Work request = Scan the data below. Pull out each line where "ville" occurs.

:: Data shown

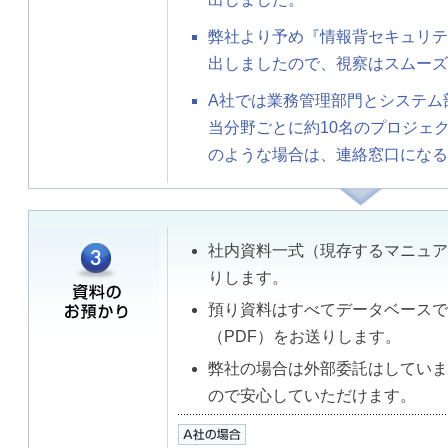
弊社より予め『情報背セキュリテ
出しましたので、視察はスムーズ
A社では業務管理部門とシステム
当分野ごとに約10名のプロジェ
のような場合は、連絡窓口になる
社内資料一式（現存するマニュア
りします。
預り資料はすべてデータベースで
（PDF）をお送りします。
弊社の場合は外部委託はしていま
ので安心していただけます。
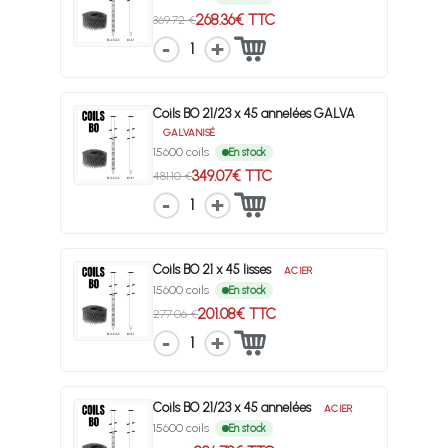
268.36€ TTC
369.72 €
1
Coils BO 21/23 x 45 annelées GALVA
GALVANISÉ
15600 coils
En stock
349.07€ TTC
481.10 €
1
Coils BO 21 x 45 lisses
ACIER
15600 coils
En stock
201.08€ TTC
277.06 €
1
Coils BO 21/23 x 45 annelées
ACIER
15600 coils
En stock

::::
:: Data shown

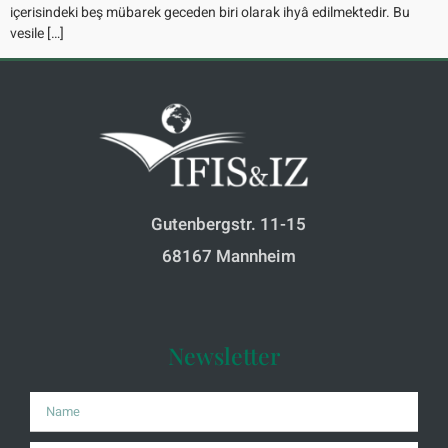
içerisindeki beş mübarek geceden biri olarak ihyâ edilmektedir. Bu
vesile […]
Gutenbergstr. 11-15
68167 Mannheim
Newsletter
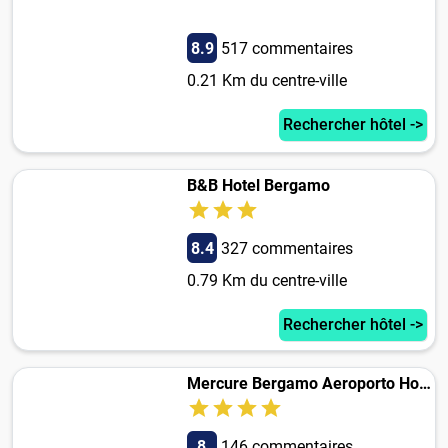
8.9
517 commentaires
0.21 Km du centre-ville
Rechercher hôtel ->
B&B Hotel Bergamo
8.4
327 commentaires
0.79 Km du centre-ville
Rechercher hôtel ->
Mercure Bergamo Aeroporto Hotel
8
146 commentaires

::::
:: Data shown

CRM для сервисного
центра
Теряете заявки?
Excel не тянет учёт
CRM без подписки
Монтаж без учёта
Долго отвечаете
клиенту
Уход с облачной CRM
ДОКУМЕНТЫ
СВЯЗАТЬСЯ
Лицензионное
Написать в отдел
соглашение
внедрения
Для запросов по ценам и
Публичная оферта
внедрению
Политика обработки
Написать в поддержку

::::

Task result =
0.21 Km du centre-ville
0.79 Km du centre-ville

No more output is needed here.